Fillette de LaSalle: comment une mère peut-elle abandonner son enfant?


Isabelle Maréchal
On grandit avec l’idée que l’amour d’une mère est instinctif, inaltérable, inconditionnel. Qu’une mère, c’est le refuge ultime. Qu’elle protégera toujours son enfant envers et contre tous. Coûte que coûte. Au péril de sa propre vie. Défenderesse de son sang jusqu’à son dernier souffle. Alors, quand une femme laisse derrière elle sa fillette de trois ans au bord d’une route, notre cœur de parent, de citoyen, de simple humain, saigne. On cherche à comprendre l’inexplicable. L’indicible.
Et pourtant, ça arrive.
Qu’est-ce qui se passe dans la tête d’une femme qui pose un tel geste? Colère, détresse, confusion, désespoir, déconnexion? Toutes les hypothèses sont plausibles. Quand une mère baisse les bras, c’est qu’elle-même a été abandonnée quelque part. Par un système. Une communauté. Une santé mentale fragile. Les raisons sont multiples. Aucune ne peut servir de circonstance atténuante. Mais cela peut nous éclairer, si l’on veut vraiment comprendre, réparer, prévenir.
Où était le village?
C’est normal de s’indigner quand la sécurité d’un enfant est compromise par sa propre mère. Mais où étions-nous, collectivement, avant qu’elle en arrive là? On dit que ça prend un village pour élever un enfant. Des proches, des voisins, des aidants qui en amont dépistent la solitude, reconnaissent les appels à l’aide dans les non-dits.

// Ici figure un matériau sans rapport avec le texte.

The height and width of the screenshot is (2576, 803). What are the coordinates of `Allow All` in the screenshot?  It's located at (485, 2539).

Tout ce précieux réseau qui sert de filet de sécurité.
Car, si l’amour maternel est puissant, il ne peut pas tout. Il ne peut pas nourrir un enfant quand le frigo est vide, gérer une séparation houleuse ou soigner un mal être. L’amour d’une mère pour son enfant ne peut pas toujours le protéger d’elle-même.

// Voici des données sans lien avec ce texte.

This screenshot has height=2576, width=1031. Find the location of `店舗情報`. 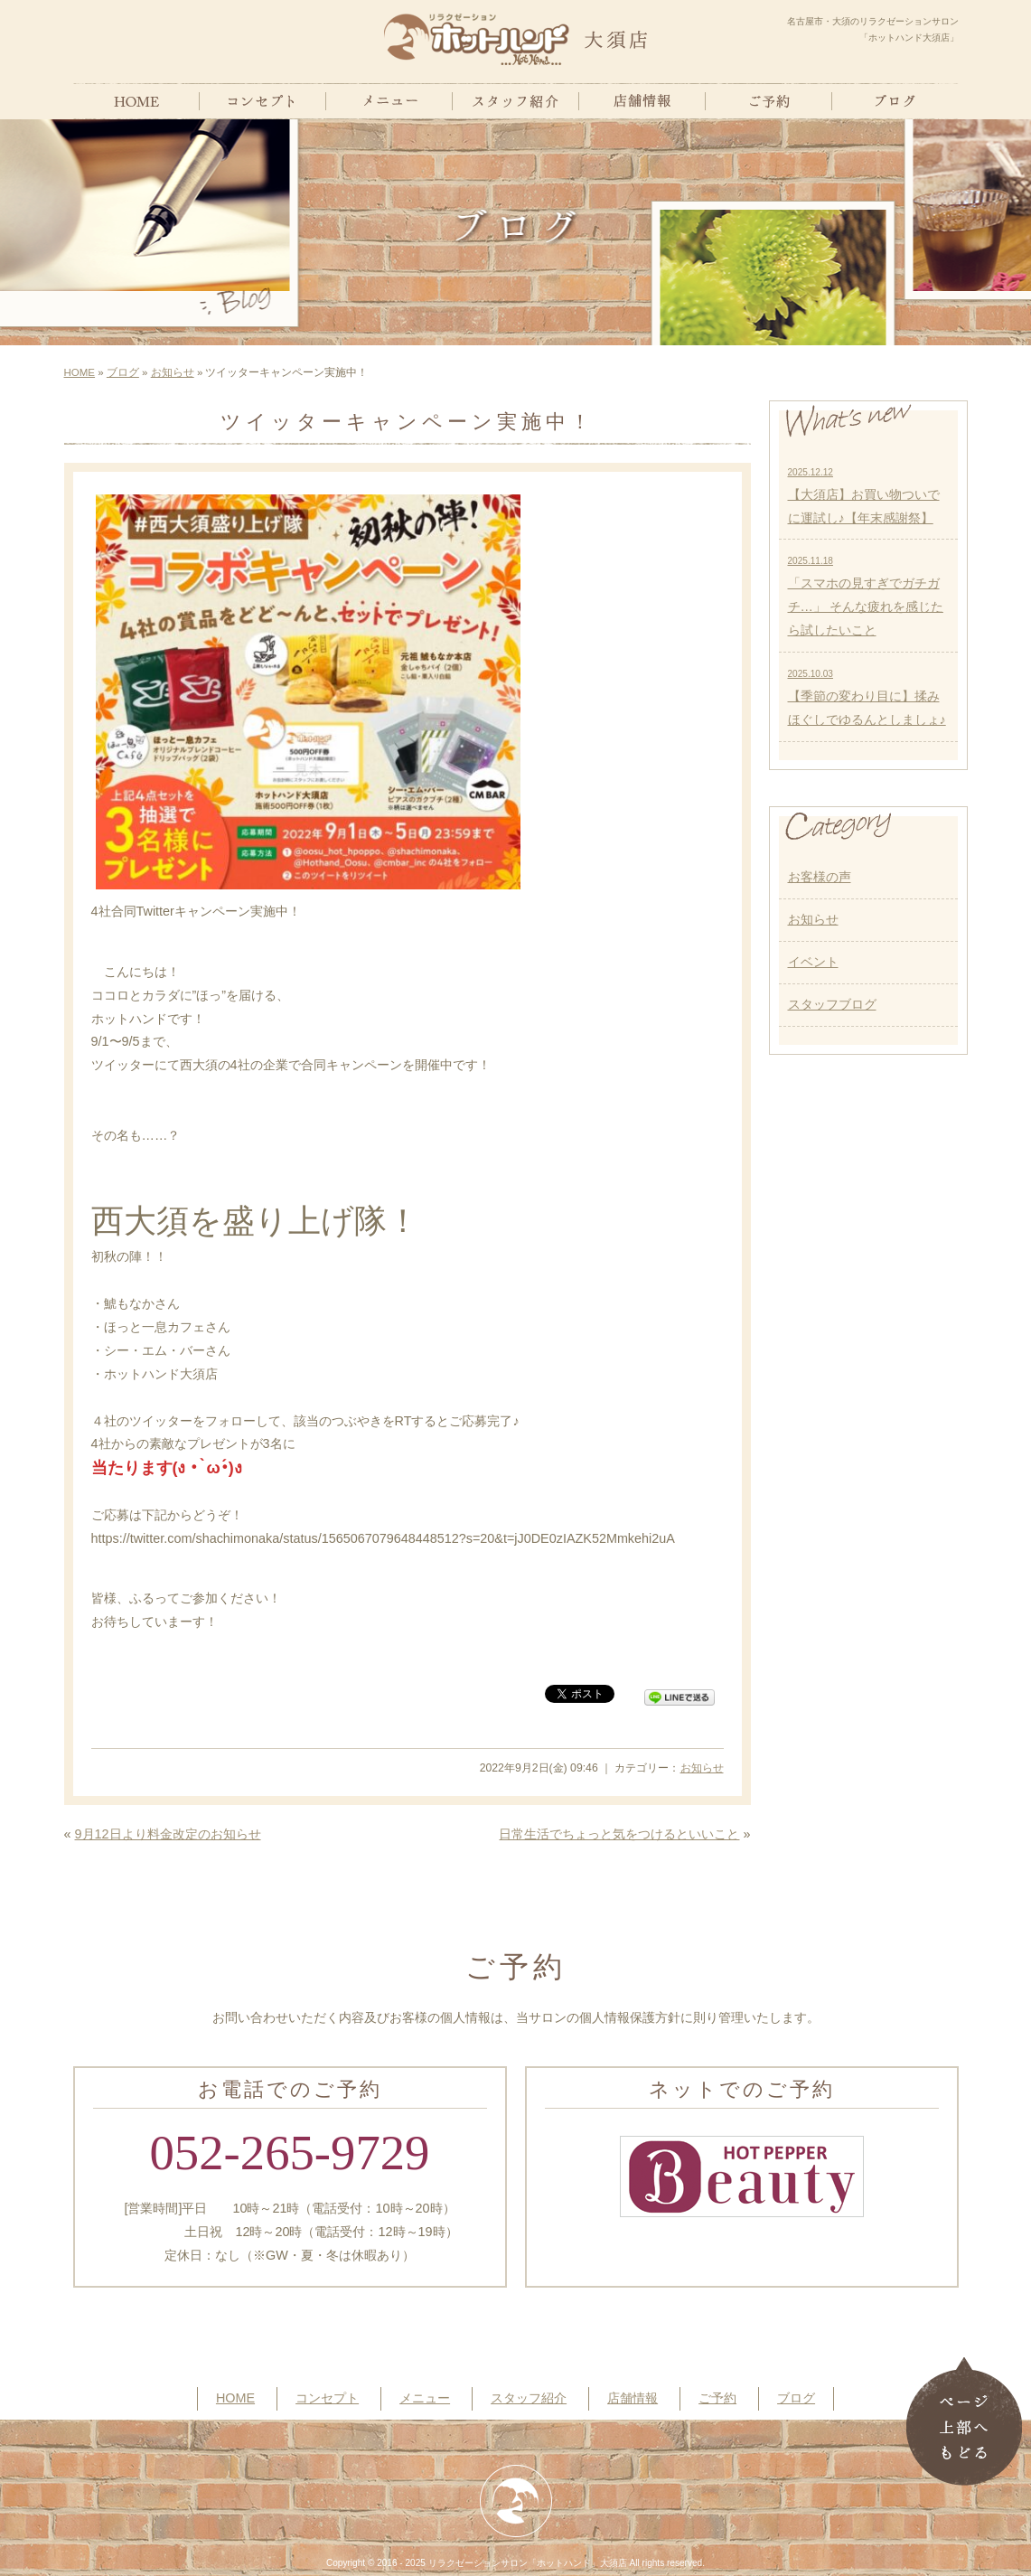

店舗情報 is located at coordinates (632, 2398).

Les mères «brisées» ne font pas toutes les nouvelles. La plupart portent le poids de leur douleur comme un fardeau supplémentaire. Elles se fatiguent à la tâche, s’oublient, dépriment. Des générations de mères déprimées.
Double standard
On ne conçoit pas qu’une mère démissionne. C’est socialement inacceptable. D’ailleurs, peu le font. On comprend mieux un père absent ou irresponsable. C’est devenu une triste norme. Les pères abandonnent par peur de l’engagement, parce qu’ils sont immatures. Par lâcheté.
L’abandon maternel n’est pas pire que celui du père, mais il est infiniment plus jugé. «Ben, voyons donc, une vraie mère ne ferait jamais ça.» On nage en plein mythe: celui de la mère parfaite, sacrificielle, infaillible. Ne dit-on pas «la sainte mère»? Les mères ne sont pas des saintes. Elles peuvent chuter.

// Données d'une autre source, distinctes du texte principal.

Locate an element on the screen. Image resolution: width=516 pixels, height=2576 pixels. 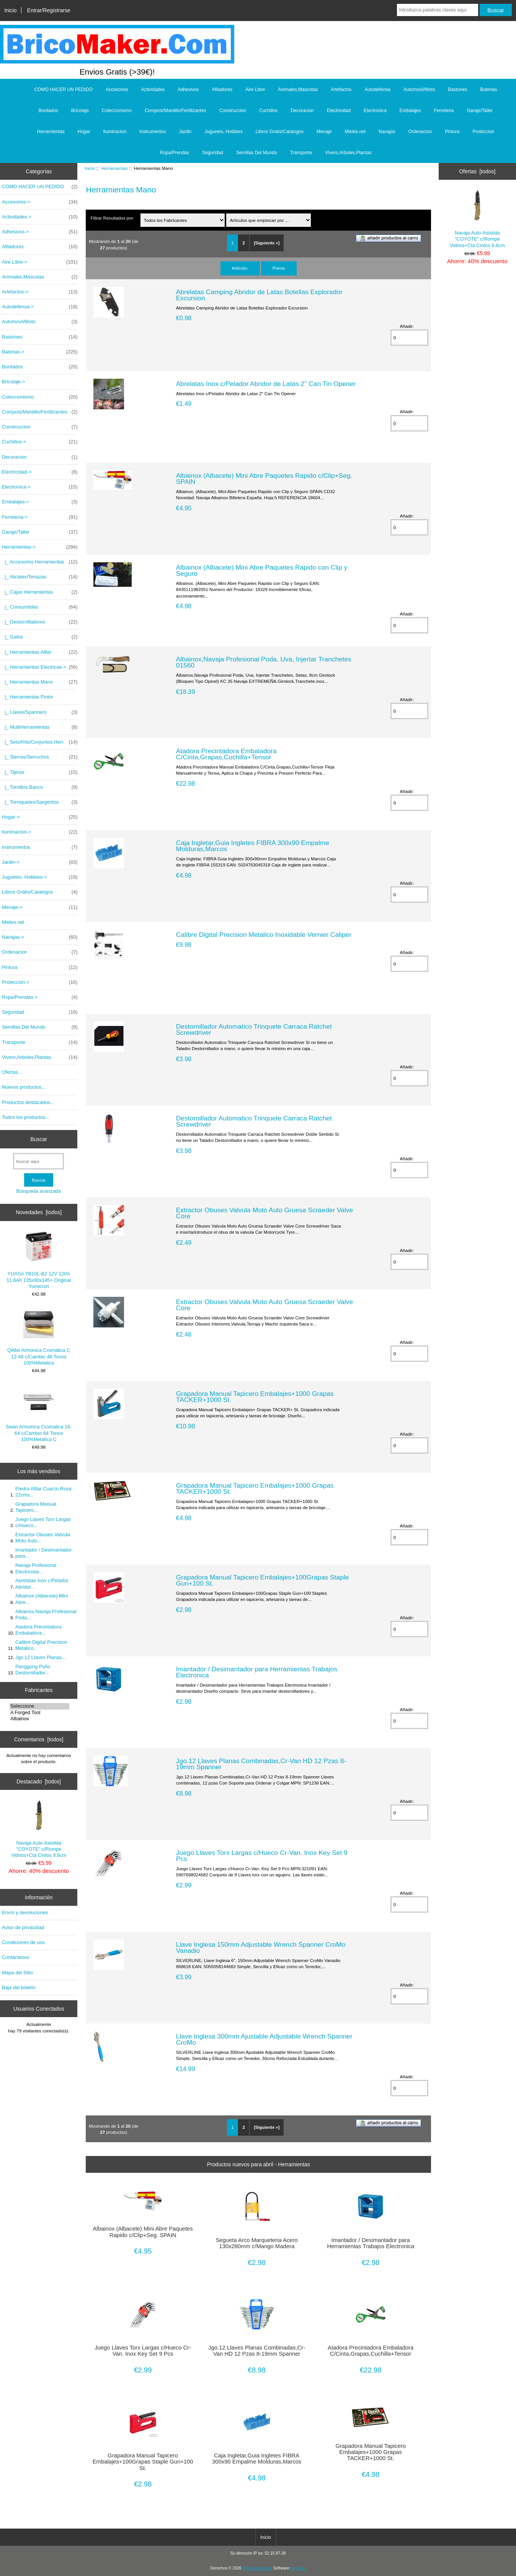
Construccion is located at coordinates (232, 110).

Toute cette détresse devrait toutefois nous inquiéter. De nombreux parents appellent eux-mêmes à la DPJ pour lui confier leur enfant. «Gérez-le, je suis pu capable!» Et ces autres, incapables du moindre attachement, négligents, peu à l’écoute, tout sauf aimants.
Comment grandiront tous ces enfants abandonnés?
On sait que la blessure d’abandon laisse une plaie béante dans le cœur d’un enfant. Un bobo qu’il va traîner toute sa vie d’adulte. Malgré un travail sur soi intense pour en comprendre les raisons, on ne s’en remet jamais complètement. Ainsi va le cercle vicieux de la précarité affective.